The figures are of course very well made and very detailed. Certainly up to the standard we’d expect from Kaiyodo. They are all single-piece figures, and a softer material so they aren’t likely to get damaged. One odd thing, the figures are actually presented as strap figures, but the straps are easily removed, they’re just small screws. I did leave the strap on the box jelly, as it is easier to display in a hanging position. The straps on the other figures are meant to hang them in a way that makes them look like they are hanging. It explains the poses on the salamanders and centipede…but it does leave a big hole in the back end of the figures. Not really noticeable depending on how they are displayed (or photographed!) but kind of awkward. Who would actually hang these anyway? It seems like a strange way to present them.

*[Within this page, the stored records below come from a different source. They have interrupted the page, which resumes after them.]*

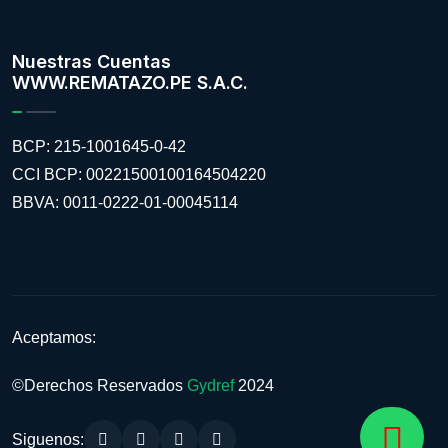
Nuestras Cuentas
WWW.REMATAZO.PE S.A.C.
BCP: 215-1001645-0-42
CCI BCP: 00221500100164504220
BBVA: 0011-0222-01-00045114
Aceptamos:
©Derechos Reservados
Gydref
2024
Siguenos: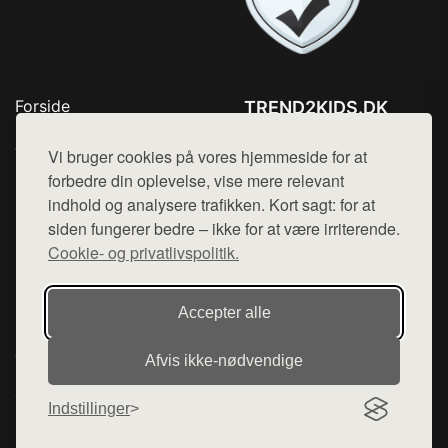
Forside
TREND2KIDS.DK
Produkter
Tlf. 78768672
Top Rabatter
Vi bruger cookies på vores hjemmeside for at
Mail:
hej@want.dk
Blog
forbedre din oplevelse, vise mere relevant
Kontakt
indhold og analysere trafikken. Kort sagt: for at
Cookie- og privatlivspolitik
siden fungerer bedre – ikke for at være irriterende.
Cookie- og privatlivspolitik.
Denne side er en del af want.dk, der udgiver en række
Accepter alle
hjemmesider med præsentation af forskellige produkter fra
diverse webshops. Der sælges ikke varer fra denne side - vi
Afvis ikke‑nødvendige
henviser til de shops, som sælger varen. Vi har heller ikke
varerne på lager.
Indstillinger
© 2026 trend2kids.dk. Alle rettigheder forbeholdes.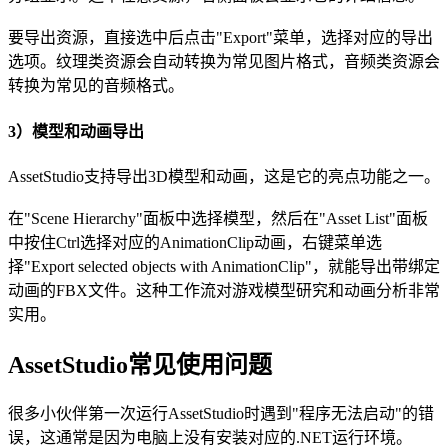
要导出资源，直接选中后点击"Export"菜单，选择对应的导出
选项。纹理类资源会自动转换为常见图片格式，音频类资源会
转换为常见的音频格式。
3）模型和动画导出
AssetStudio支持导出3D模型和动画，这是它的亮点功能之一。
在"Scene Hierarchy"面板中选择模型，然后在"Asset List"面板
中按住Ctrl选择对应的AnimationClip动画，右键菜单选
择"Export selected objects with AnimationClip"，就能导出带绑定
动画的FBX文件。这种工作流对游戏模型研究和动画分析非常
实用。
AssetStudio常见使用问题
很多小伙伴第一次运行AssetStudio时遇到"程序无法启动"的错
误，这通常是因为电脑上没有安装对应的.NET运行环境。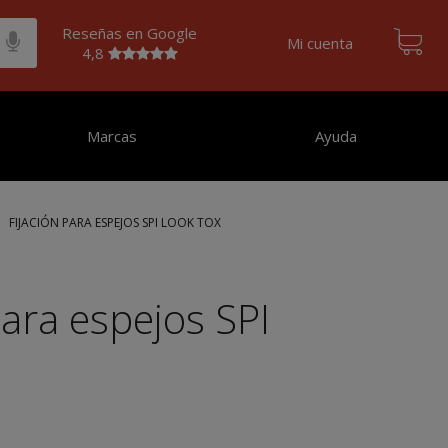
Reseñas en Google
Mi cuenta
4,8
Marcas
Ayuda
FIJACIÓN PARA ESPEJOS SPI LOOK TOX
para espejos SPI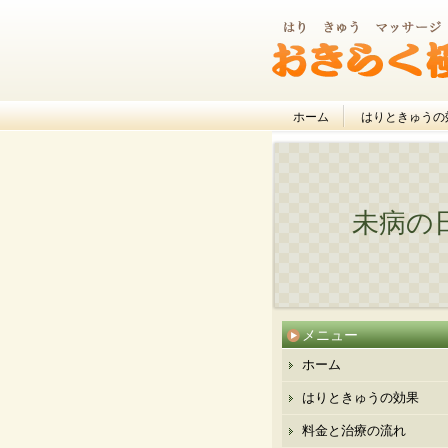
ホーム
はりときゅうの
未病の
メニュー
ホーム
はりときゅうの効果
料金と治療の流れ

The good news is that this set is still fairly available on Japanese auction and resale sites–it only came out a few months ago and is apparently still on sale…wherever exactly gashapon figures are sold? I know that Capsule Aquarium figures are sold at aquariums, but I don’t know where these others show up. But for fans of these kinds of animals–really, the ray alone–makes the search worth it. And knowing that it is currently available, as of this writing, is encouraging, maybe some people can actually find them! Definitely easier and less expensive now than a year from now when they are no longer on offer. And, again, add a freshwater ray to your collection!